(Stored data entries)
[Start of Attachment]
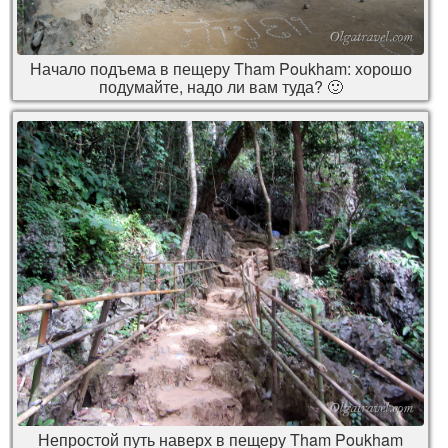
Начало подъема в пещеру Tham Poukham: хорошо
подумайте, надо ли вам туда? 🙂
Непростой путь наверх в пещеру Tham Poukham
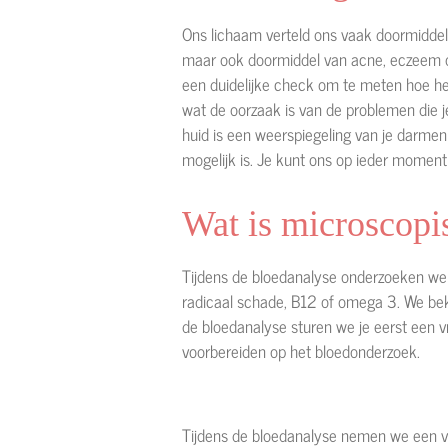
Ons lichaam verteld ons vaak doormiddel v
maar ook doormiddel van acne, eczeem of
een duidelijke check om te meten hoe het
wat de oorzaak is van de problemen die je
huid is een weerspiegeling van je darme
mogelijk is. Je kunt ons op ieder moment 
Wat is microscopi
Tijdens de bloedanalyse onderzoeken we 
radicaal schade, B12 of omega 3. We beki
de bloedanalyse sturen we je eerst een 
voorbereiden op het bloedonderzoek.
Tijdens de bloedanalyse nemen we een vi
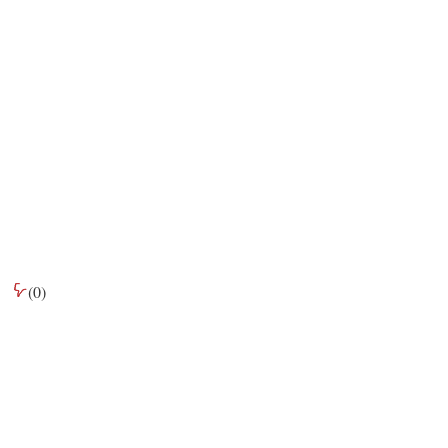
(
0
)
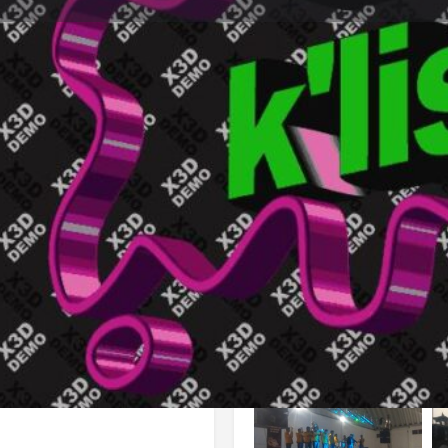
dios
Solicitud de Reserva
Comentario
directo
Deja Resena
Lista de reclamaciones
Abrir
ntos. Por favor contáctenos
 rápida de comunicarse.
Galeria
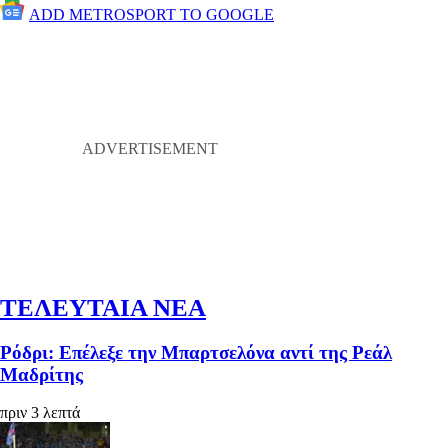
ADD METROSPORT TO GOOGLE
ΤΕΛΕΥΤΑΙΑ ΝΕΑ
Ρόδρι: Επέλεξε την Μπαρτσελόνα αντί της Ρεάλ
Μαδρίτης
πριν 3 λεπτά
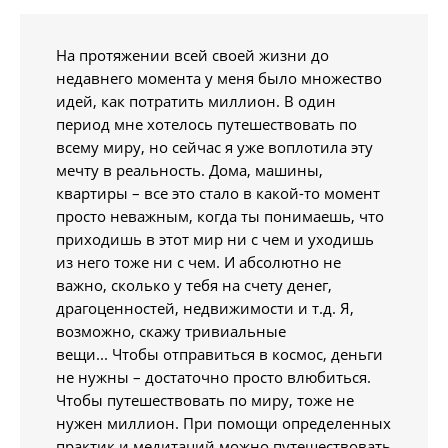
На протяжении всей своей жизни до
недавнего момента у меня было множество
идей, как потратить миллион. В один
период мне хотелось путешествовать по
всему миру, но сейчас я уже воплотила эту
мечту в реальность. Дома, машины,
квартиры – все это стало в какой-то момент
просто неважным, когда ты понимаешь, что
приходишь в этот мир ни с чем и уходишь
из него тоже ни с чем. И абсолютно не
важно, сколько у тебя на счету денег,
драгоценностей, недвижимости и т.д. Я,
возможно, скажу тривиальные
вещи... Чтобы отправиться в космос, деньги
не нужны – достаточно просто влюбиться.
Чтобы путешествовать по миру, тоже не
нужен миллион. При помощи определенных
практик и медитаций можно путешествовать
[End of Attachment]
> What is required
Both the line above containing "ADD METROSPORT TO GOOGLE" and the line containing "идей, как потратить миллион. В один" belong in the copy, along with every line between them; print these exactly and omit the pictures.

> Response box
ADD METROSPORT TO GOOGLE
ΤΕΛΕΥΤΑΙΑ ΝΕΑ
Ρόδρι: Επέλεξε την Μπαρτσελόνα αντί της Ρεάλ
Μαδρίτης
πριν 3 λεπτά
На протяжении всей своей жизни до
недавнего момента у меня было множество
идей, как потратить миллион. В один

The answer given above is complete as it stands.